Jumbo attractions are a big business

By Peter Janssen


Elephants painting, playing musical instruments, kicking soccer balls, dancing in mini skirts and trekking with humans strapped to their backs are some of the various pachyderm attractions available in northern Thailand.



According to government figures, there are 40 elephant camps, employing up to 650 pachyderms, catering to tourists in the northern provinces of Tak, Sukhotai, Phitsanulok, Nan, Lampang, Chiang Mai, Chiang Rai and Mae Hong Son.


"I would estimate that about 65 percent of the tourists who come here visit an elephant attraction," said Tourism Authority of Thailand (TAT) Chiang Mai office director Junnaporn Salanart. "Elephants are big business."


Elephants have been big business in Thailand for centuries, but it is only recently that they have become tourist attractions. In ancient Siam, as Thailand was called before 1939, elephants were used as battle tanks in wars against her traditional enemies, in other words all of Thailand's modern neighbours - Cambodia, Laos, Malaysia and Myanmar. A white elephant once adorned the Siamese flag, although it disappeared with the name Siam.

 

When Thailand plunged into the world economy last century by opening her forests and jungles up to the voracious timber industry, it was elephants who did much of the dirty work, dragging away the trees that had once provided protection for their wild counterparts.
By the time Thailand finally banned logging in 1989, the country's total elephant population had declined dramatically to about 5,000 from the 120,000 recorded in 1900.
Nowadays, there are an estimated 3,000 elephants in Thailand, 2,000 registered as "livestock," and the remainder wild.


Thailand's tame elephants, once mighty war machines and destroyers of the jungle, have been reduced to tourist trekking or roaming city streets begging for their food, and income for their mahouts.


"The elephant is the symbol of our country and yet Thailand is the only country that allows elephants to beg in the streets," said Sangduen Chailert, founder of the Elephant Nature Park.
Sangduen, now a bit of a legend in Thailand's elephant lore, started her Elephant Nature Park in the Mae Tang valley, 60 km north of Chiang Mai, in 1995 as a refuge for injured or traumatized pachyderms.


Among her current herd of 31, are Phu Max, a 61-year-old bull who was hit by a 16-wheel truck a few years ago, Mae Do, a female (now going out with Phu Max) who lost part of her left foot to a landmine and was saved from limping in the streets of Chiang Mai begging, and Lilly, a former methamphetamine addict.


There are also frisky teenagers at the park, such as Jungle Boy and Hope, elephant orphans who have been nurtured back to health by Sangduen, better known by her nickname Lek.
Lek, who won the Ford Foundation/National Geographic Hero of the Planet Award in 2001, among other accolades, funds her elephant sanctuary by donations and "hands off" tourism.

 

The park and nearby Haven, where some of the pachyderms spend the night, requires about $250,000 a year to keep the jumbos fed, employ mahouts and staff and buy medicines.
Tourists, charged 2,500 baht (US$79) for a day trip and 4,000 baht (US$127) for an overnight stay, are allowed to visit Lek's park where they can participate in feeding the elephants and taking part in their twice-daily bathing rituals in the stream.

 

It is the only elephant camp in northern Thailand where the pachyderms are allowed to do pretty much what they like doing. "This is more like an elephant spa," said Lek. "All the elephants do is eat, swim and sleep."

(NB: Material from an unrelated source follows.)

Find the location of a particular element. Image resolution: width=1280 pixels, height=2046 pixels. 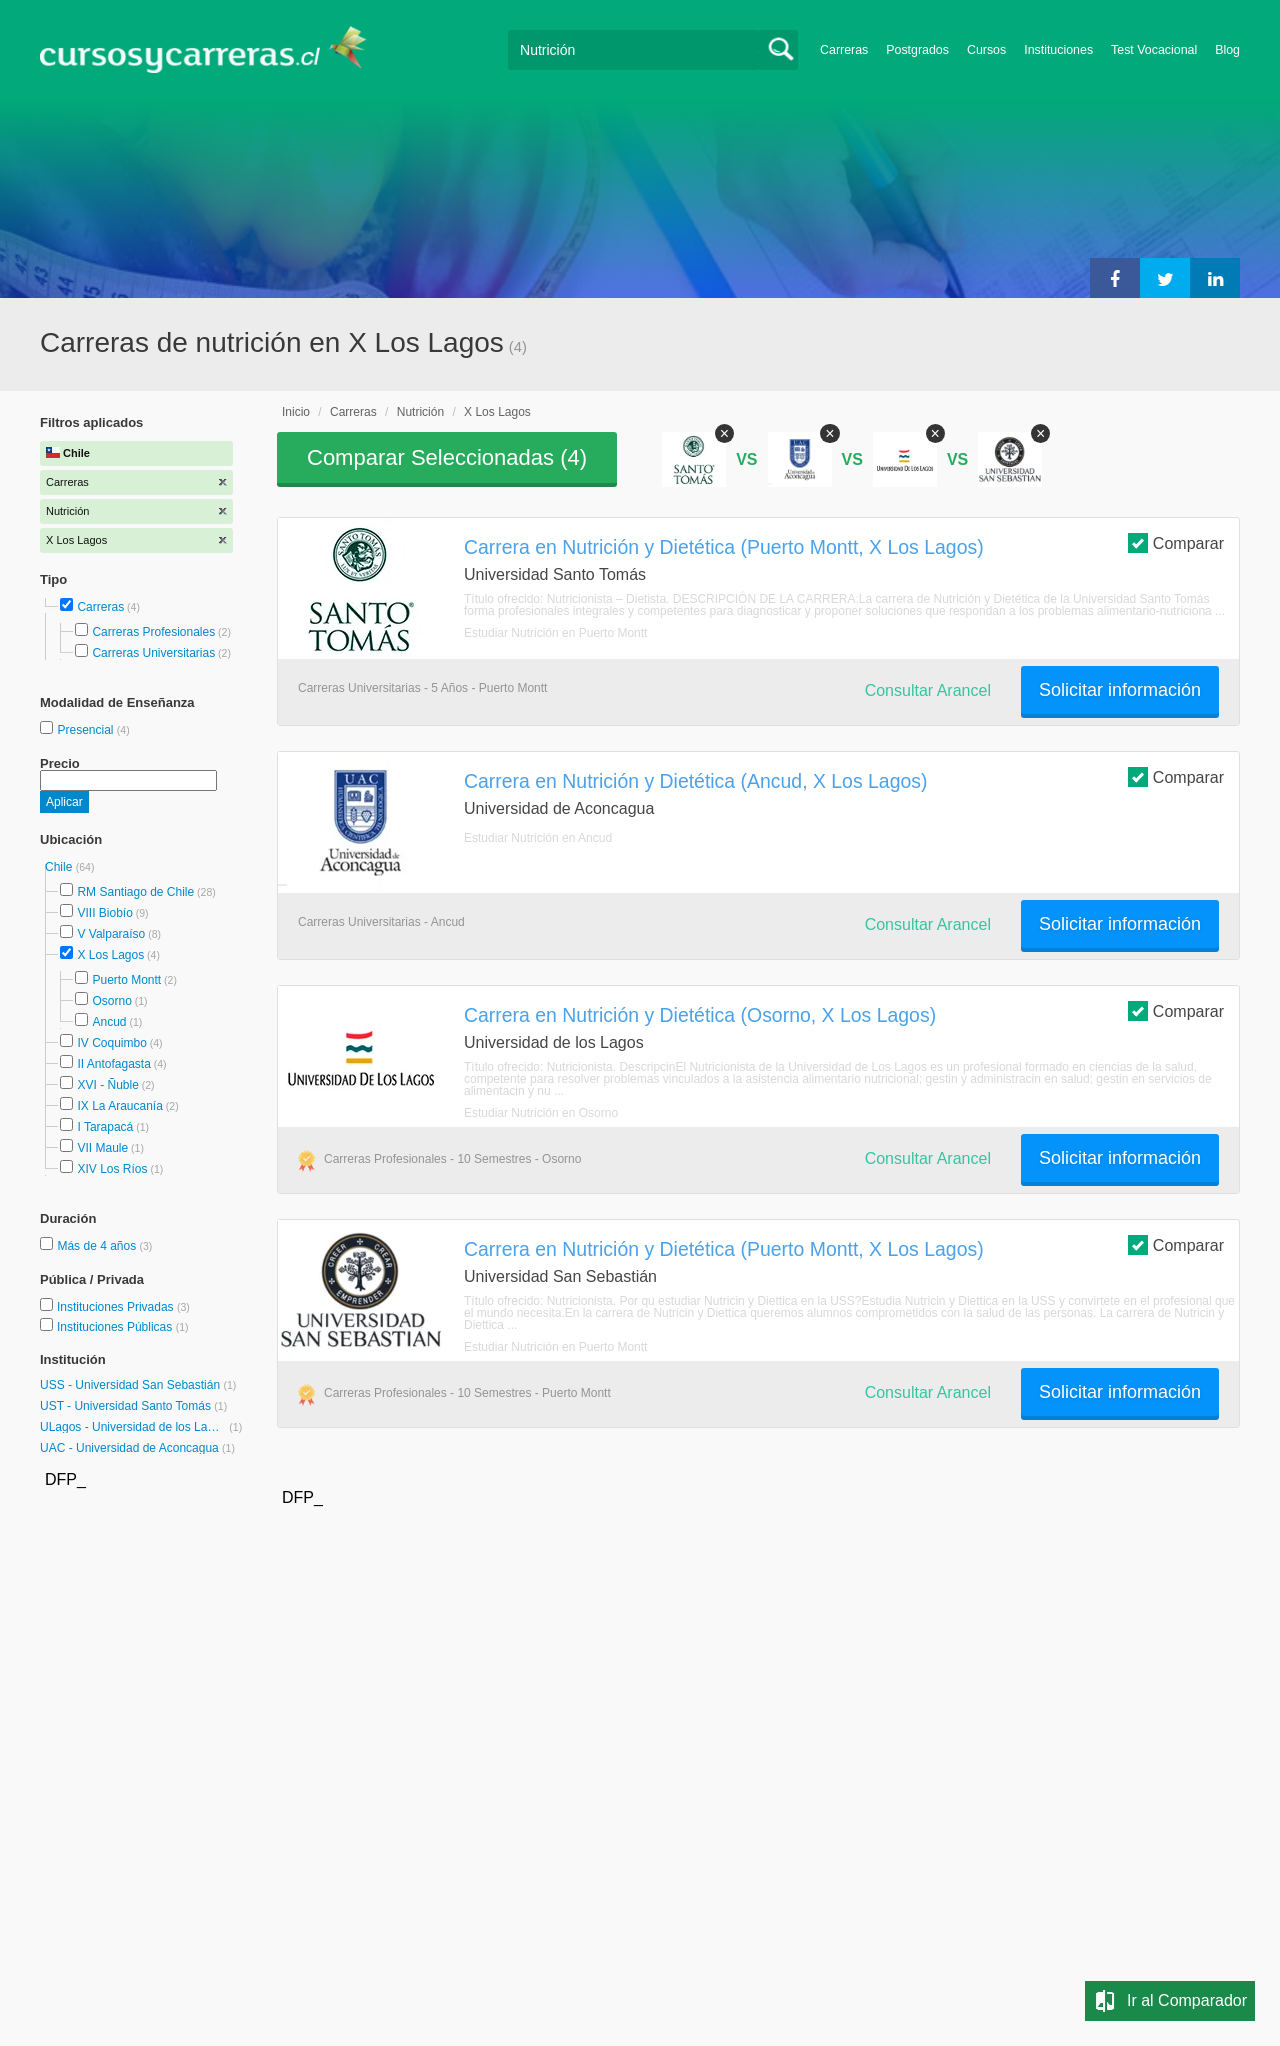 Cursos is located at coordinates (986, 50).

The elephants are attended by paid mahouts, without whom the elephants would pose a hefty danger to visiting tourists, and paying volunteers who do much of the clean up work.
"I came here originally for a one-day trip and stayed two nights instead," said Sam Frankowsha, a British national. "I went back to Chiang Mai and checked out of my hotel and spent two weeks here."


Frankowsha was on her third two-week-long visit to the park. Other volunteers have stayed two years. Part of the attraction is Lek herself, who has become a bit of a legendary character after being named an Asian Hero by Time Magazine in 2005, and has been featured in several documentaries.

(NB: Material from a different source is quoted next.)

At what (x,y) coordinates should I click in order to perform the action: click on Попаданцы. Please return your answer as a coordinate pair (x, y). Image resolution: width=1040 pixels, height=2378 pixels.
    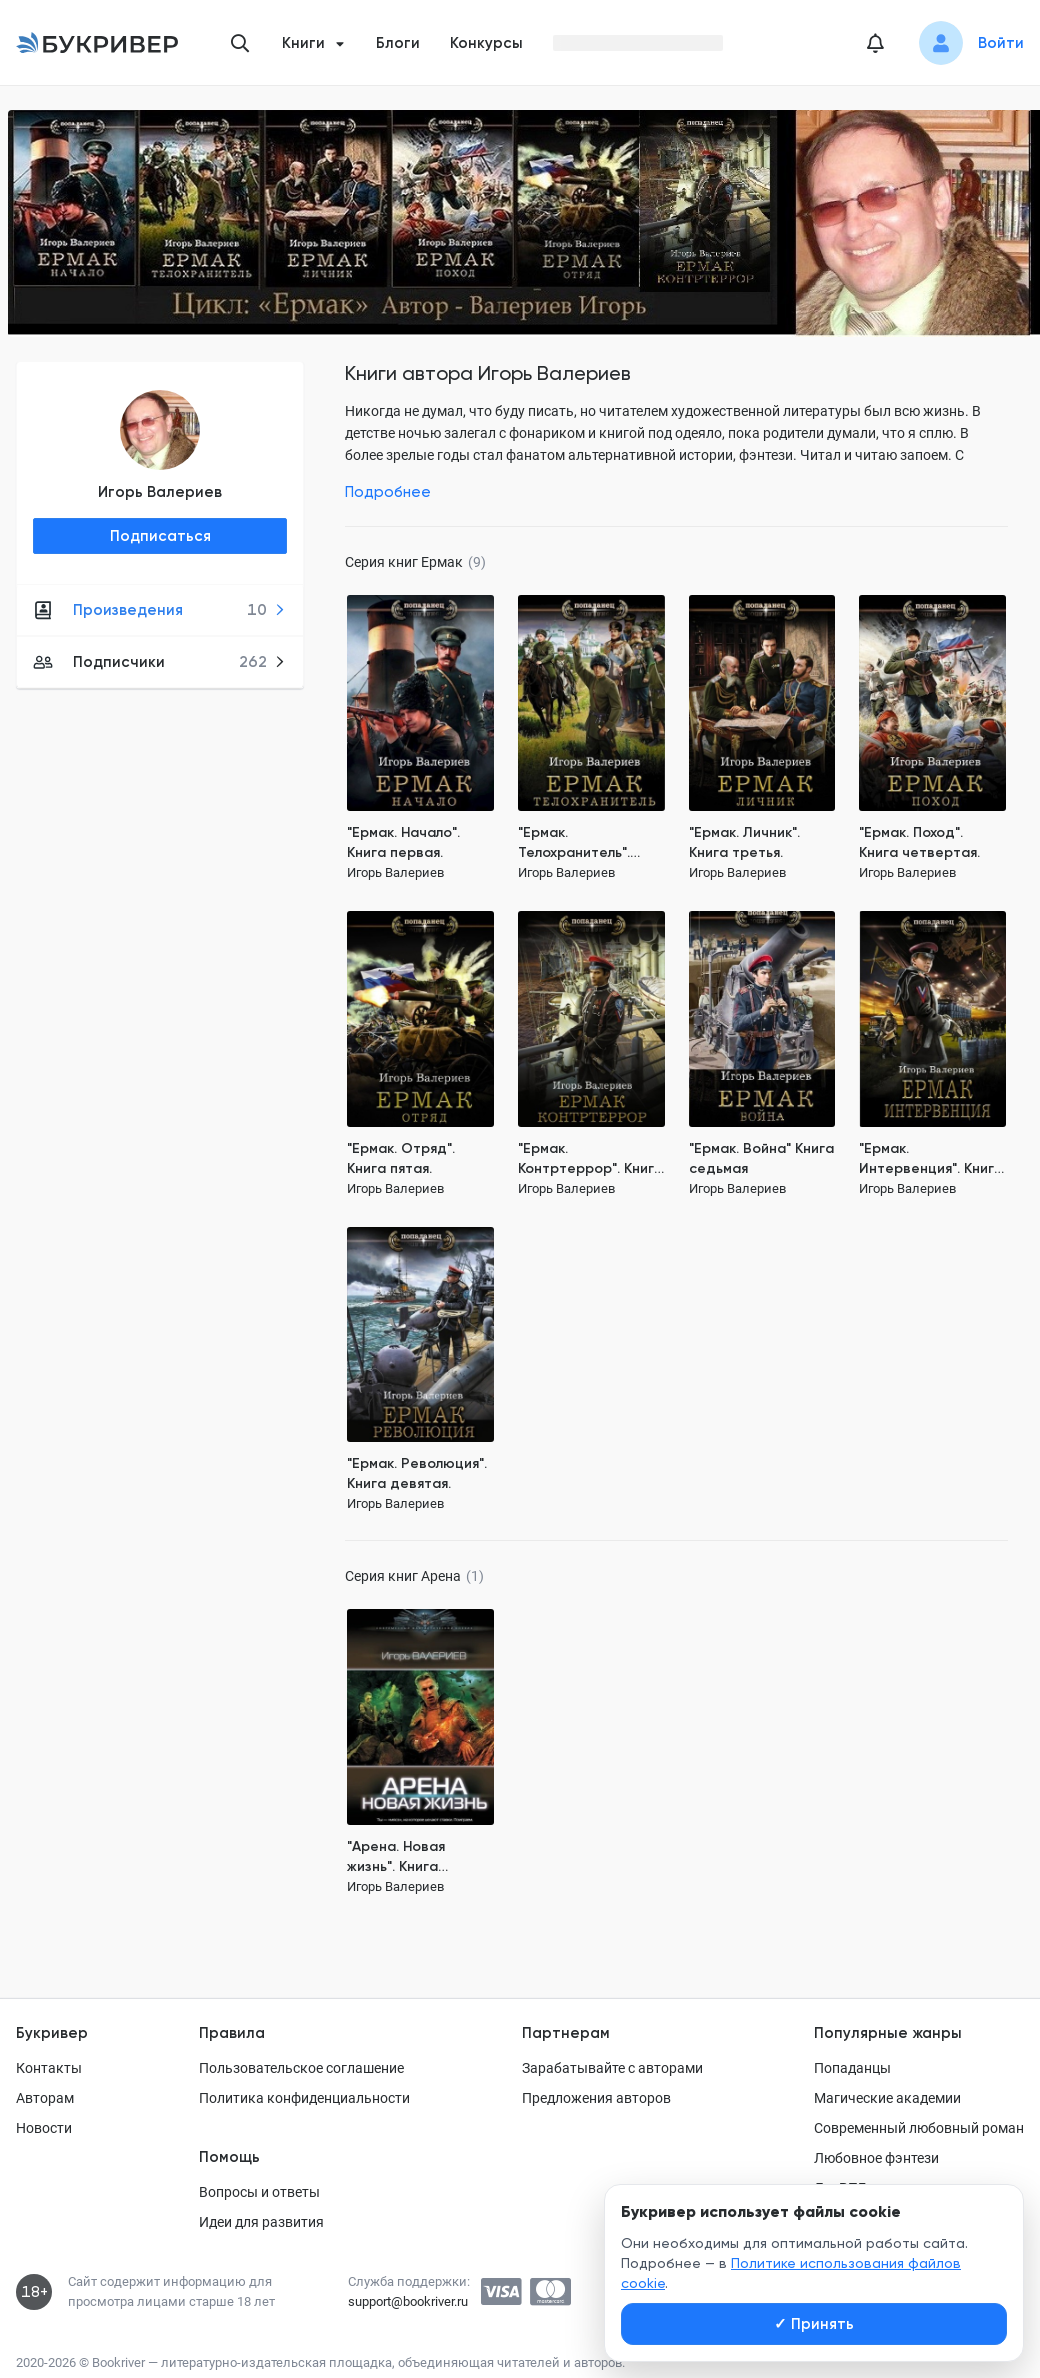     Looking at the image, I should click on (852, 2068).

"You're my hero," oozes one Western tourist visiting the Elephant Nature Park. Lek, however, is not without her critics in the elephant industry. "I came here six months ago because I believed in the project," said one volunteer who recently quit the Elephant Nature Park. "When I realized it's basically a business I decided to leave." Lek claims to be in the process of changing her operation from a private company to a foundation.


"All the money I get for my company I give to the elephant park, and I even have to pay taxes on it. As a foundation I will not have to pay taxes," said Lek.